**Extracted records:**
::::
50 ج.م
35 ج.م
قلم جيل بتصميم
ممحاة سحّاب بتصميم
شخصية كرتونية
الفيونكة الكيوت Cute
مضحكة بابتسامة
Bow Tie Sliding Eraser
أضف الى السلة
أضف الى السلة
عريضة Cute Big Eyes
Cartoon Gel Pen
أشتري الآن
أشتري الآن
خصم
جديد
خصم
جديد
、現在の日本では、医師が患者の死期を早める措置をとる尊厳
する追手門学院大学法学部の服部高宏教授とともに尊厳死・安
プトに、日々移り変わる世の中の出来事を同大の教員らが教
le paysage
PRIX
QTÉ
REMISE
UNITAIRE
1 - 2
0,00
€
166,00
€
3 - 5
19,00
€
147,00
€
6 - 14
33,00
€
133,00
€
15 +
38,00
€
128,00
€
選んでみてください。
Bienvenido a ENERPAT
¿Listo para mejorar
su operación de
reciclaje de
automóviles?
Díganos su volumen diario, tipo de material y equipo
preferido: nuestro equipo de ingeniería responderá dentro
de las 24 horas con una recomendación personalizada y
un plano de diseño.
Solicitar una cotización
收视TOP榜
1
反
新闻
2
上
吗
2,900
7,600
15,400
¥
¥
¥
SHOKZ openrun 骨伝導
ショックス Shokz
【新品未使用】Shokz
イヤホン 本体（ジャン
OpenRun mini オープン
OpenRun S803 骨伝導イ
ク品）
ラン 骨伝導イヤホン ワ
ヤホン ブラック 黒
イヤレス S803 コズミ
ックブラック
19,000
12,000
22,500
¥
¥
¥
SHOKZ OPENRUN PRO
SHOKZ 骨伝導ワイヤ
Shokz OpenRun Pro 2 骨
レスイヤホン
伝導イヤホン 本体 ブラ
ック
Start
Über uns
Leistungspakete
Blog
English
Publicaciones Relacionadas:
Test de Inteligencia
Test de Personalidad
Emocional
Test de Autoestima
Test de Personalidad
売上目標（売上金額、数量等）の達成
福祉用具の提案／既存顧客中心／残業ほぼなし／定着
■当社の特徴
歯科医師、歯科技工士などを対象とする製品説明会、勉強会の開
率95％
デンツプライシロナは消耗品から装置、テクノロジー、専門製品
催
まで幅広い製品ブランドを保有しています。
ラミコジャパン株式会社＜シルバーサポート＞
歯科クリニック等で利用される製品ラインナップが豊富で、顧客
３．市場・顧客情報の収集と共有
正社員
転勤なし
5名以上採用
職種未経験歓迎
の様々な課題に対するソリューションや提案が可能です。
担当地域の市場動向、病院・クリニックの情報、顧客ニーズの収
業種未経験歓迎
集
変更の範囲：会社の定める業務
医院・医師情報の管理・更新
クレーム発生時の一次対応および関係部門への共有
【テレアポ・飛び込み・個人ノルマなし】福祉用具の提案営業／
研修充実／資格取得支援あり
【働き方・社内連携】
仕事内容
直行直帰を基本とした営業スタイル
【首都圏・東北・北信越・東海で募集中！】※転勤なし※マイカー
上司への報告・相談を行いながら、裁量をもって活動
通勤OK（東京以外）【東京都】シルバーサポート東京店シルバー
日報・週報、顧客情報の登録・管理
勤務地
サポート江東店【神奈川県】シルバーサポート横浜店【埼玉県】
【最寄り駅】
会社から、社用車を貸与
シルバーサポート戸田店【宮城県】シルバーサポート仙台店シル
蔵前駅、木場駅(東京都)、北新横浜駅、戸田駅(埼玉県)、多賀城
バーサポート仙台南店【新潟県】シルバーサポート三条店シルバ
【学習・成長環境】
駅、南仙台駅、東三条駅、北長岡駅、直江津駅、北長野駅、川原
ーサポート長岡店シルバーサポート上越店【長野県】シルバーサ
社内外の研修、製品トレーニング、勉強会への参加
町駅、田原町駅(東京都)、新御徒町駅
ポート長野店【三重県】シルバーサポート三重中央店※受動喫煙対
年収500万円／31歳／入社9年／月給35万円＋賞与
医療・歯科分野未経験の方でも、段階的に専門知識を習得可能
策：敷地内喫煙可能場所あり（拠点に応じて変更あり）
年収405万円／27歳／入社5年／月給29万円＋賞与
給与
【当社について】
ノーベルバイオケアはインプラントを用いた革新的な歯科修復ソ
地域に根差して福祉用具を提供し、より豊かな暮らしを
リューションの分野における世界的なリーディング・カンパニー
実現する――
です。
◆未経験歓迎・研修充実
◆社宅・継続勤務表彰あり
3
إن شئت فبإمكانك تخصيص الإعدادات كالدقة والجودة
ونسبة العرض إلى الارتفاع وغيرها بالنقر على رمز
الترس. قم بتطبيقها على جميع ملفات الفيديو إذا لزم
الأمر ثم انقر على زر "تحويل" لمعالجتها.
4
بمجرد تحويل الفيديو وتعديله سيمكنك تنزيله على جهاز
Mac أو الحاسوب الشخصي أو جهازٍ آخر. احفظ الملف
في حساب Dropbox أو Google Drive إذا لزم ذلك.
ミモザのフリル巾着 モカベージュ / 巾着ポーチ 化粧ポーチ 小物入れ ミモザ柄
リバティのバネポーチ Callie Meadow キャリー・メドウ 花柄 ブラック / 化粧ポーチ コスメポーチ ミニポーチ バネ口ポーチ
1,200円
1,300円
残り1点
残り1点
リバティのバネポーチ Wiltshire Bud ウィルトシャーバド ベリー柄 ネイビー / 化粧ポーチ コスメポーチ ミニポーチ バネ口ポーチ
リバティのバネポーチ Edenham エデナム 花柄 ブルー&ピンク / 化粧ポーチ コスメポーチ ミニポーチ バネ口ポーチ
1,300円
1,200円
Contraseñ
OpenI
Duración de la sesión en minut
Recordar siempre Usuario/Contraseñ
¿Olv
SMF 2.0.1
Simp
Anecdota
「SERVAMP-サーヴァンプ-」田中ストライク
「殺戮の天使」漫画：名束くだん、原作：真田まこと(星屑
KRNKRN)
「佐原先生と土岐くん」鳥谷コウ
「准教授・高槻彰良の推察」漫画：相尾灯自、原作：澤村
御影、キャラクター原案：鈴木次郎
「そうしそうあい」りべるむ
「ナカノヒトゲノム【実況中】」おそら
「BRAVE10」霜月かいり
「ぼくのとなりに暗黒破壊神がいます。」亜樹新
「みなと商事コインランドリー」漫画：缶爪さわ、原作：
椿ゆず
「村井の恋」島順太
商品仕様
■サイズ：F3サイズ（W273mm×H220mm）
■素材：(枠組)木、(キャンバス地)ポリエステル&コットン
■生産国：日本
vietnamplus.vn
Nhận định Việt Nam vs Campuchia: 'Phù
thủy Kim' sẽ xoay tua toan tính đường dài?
::::
**PROBLEM DETAILS:**
All of the data above should be reproduced exactly.

**RESPONSE AREA:**
50 ج.م
35 ج.م
قلم جيل بتصميم
ممحاة سحّاب بتصميم
شخصية كرتونية
الفيونكة الكيوت Cute
مضحكة بابتسامة
Bow Tie Sliding Eraser
أضف الى السلة
أضف الى السلة
عريضة Cute Big Eyes
Cartoon Gel Pen
أشتري الآن
أشتري الآن
خصم
جديد
خصم
جديد
、現在の日本では、医師が患者の死期を早める措置をとる尊厳
する追手門学院大学法学部の服部高宏教授とともに尊厳死・安
プトに、日々移り変わる世の中の出来事を同大の教員らが教
le paysage
PRIX
QTÉ
REMISE
UNITAIRE
1 - 2
0,00
€
166,00
€
3 - 5
19,00
€
147,00
€
6 - 14
33,00
€
133,00
€
15 +
38,00
€
128,00
€
選んでみてください。
Bienvenido a ENERPAT
¿Listo para mejorar
su operación de
reciclaje de
automóviles?
Díganos su volumen diario, tipo de material y equipo
preferido: nuestro equipo de ingeniería responderá dentro
de las 24 horas con una recomendación personalizada y
un plano de diseño.
Solicitar una cotización
收视TOP榜
1
反
新闻
2
上
吗
2,900
7,600
15,400
¥
¥
¥
SHOKZ openrun 骨伝導
ショックス Shokz
【新品未使用】Shokz
イヤホン 本体（ジャン
OpenRun mini オープン
OpenRun S803 骨伝導イ
ク品）
ラン 骨伝導イヤホン ワ
ヤホン ブラック 黒
イヤレス S803 コズミ
ックブラック
19,000
12,000
22,500
¥
¥
¥
SHOKZ OPENRUN PRO
SHOKZ 骨伝導ワイヤ
Shokz OpenRun Pro 2 骨
レスイヤホン
伝導イヤホン 本体 ブラ
ック
Start
Über uns
Leistungspakete
Blog
English
Publicaciones Relacionadas:
Test de Inteligencia
Test de Personalidad
Emocional
Test de Autoestima
Test de Personalidad
売上目標（売上金額、数量等）の達成
福祉用具の提案／既存顧客中心／残業ほぼなし／定着
■当社の特徴
歯科医師、歯科技工士などを対象とする製品説明会、勉強会の開
率95％
デンツプライシロナは消耗品から装置、テクノロジー、専門製品
催
まで幅広い製品ブランドを保有しています。
ラミコジャパン株式会社＜シルバーサポート＞
歯科クリニック等で利用される製品ラインナップが豊富で、顧客
３．市場・顧客情報の収集と共有
正社員
転勤なし
5名以上採用
職種未経験歓迎
の様々な課題に対するソリューションや提案が可能です。
担当地域の市場動向、病院・クリニックの情報、顧客ニーズの収
業種未経験歓迎
集
変更の範囲：会社の定める業務
医院・医師情報の管理・更新
クレーム発生時の一次対応および関係部門への共有
【テレアポ・飛び込み・個人ノルマなし】福祉用具の提案営業／
研修充実／資格取得支援あり
【働き方・社内連携】
仕事内容
直行直帰を基本とした営業スタイル
【首都圏・東北・北信越・東海で募集中！】※転勤なし※マイカー
上司への報告・相談を行いながら、裁量をもって活動
通勤OK（東京以外）【東京都】シルバーサポート東京店シルバー
日報・週報、顧客情報の登録・管理
勤務地
サポート江東店【神奈川県】シルバーサポート横浜店【埼玉県】
【最寄り駅】
会社から、社用車を貸与
シルバーサポート戸田店【宮城県】シルバーサポート仙台店シル
蔵前駅、木場駅(東京都)、北新横浜駅、戸田駅(埼玉県)、多賀城
バーサポート仙台南店【新潟県】シルバーサポート三条店シルバ
【学習・成長環境】
駅、南仙台駅、東三条駅、北長岡駅、直江津駅、北長野駅、川原
ーサポート長岡店シルバーサポート上越店【長野県】シルバーサ
社内外の研修、製品トレーニング、勉強会への参加
町駅、田原町駅(東京都)、新御徒町駅
ポート長野店【三重県】シルバーサポート三重中央店※受動喫煙対
年収500万円／31歳／入社9年／月給35万円＋賞与
医療・歯科分野未経験の方でも、段階的に専門知識を習得可能
策：敷地内喫煙可能場所あり（拠点に応じて変更あり）
年収405万円／27歳／入社5年／月給29万円＋賞与
給与
【当社について】
ノーベルバイオケアはインプラントを用いた革新的な歯科修復ソ
地域に根差して福祉用具を提供し、より豊かな暮らしを
リューションの分野における世界的なリーディング・カンパニー
実現する――
です。
◆未経験歓迎・研修充実
◆社宅・継続勤務表彰あり
3
إن شئت فبإمكانك تخصيص الإعدادات كالدقة والجودة
ونسبة العرض إلى الارتفاع وغيرها بالنقر على رمز
الترس. قم بتطبيقها على جميع ملفات الفيديو إذا لزم
الأمر ثم انقر على زر "تحويل" لمعالجتها.
4
بمجرد تحويل الفيديو وتعديله سيمكنك تنزيله على جهاز
Mac أو الحاسوب الشخصي أو جهازٍ آخر. احفظ الملف
في حساب Dropbox أو Google Drive إذا لزم ذلك.
ミモザのフリル巾着 モカベージュ / 巾着ポーチ 化粧ポーチ 小物入れ ミモザ柄
リバティのバネポーチ Callie Meadow キャリー・メドウ 花柄 ブラック / 化粧ポーチ コスメポーチ ミニポーチ バネ口ポーチ
1,200円
1,300円
残り1点
残り1点
リバティのバネポーチ Wiltshire Bud ウィルトシャーバド ベリー柄 ネイビー / 化粧ポーチ コスメポーチ ミニポーチ バネ口ポーチ
リバティのバネポーチ Edenham エデナム 花柄 ブルー&ピンク / 化粧ポーチ コスメポーチ ミニポーチ バネ口ポーチ
1,300円
1,200円
Contraseñ
OpenI
Duración de la sesión en minut
Recordar siempre Usuario/Contraseñ
¿Olv
SMF 2.0.1
Simp
Anecdota
「SERVAMP-サーヴァンプ-」田中ストライク
「殺戮の天使」漫画：名束くだん、原作：真田まこと(星屑
KRNKRN)
「佐原先生と土岐くん」鳥谷コウ
「准教授・高槻彰良の推察」漫画：相尾灯自、原作：澤村
御影、キャラクター原案：鈴木次郎
「そうしそうあい」りべるむ
「ナカノヒトゲノム【実況中】」おそら
「BRAVE10」霜月かいり
「ぼくのとなりに暗黒破壊神がいます。」亜樹新
「みなと商事コインランドリー」漫画：缶爪さわ、原作：
椿ゆず
「村井の恋」島順太
商品仕様
■サイズ：F3サイズ（W273mm×H220mm）
■素材：(枠組)木、(キャンバス地)ポリエステル&コットン
■生産国：日本
vietnamplus.vn
Nhận định Việt Nam vs Campuchia: 'Phù
thủy Kim' sẽ xoay tua toan tính đường dài?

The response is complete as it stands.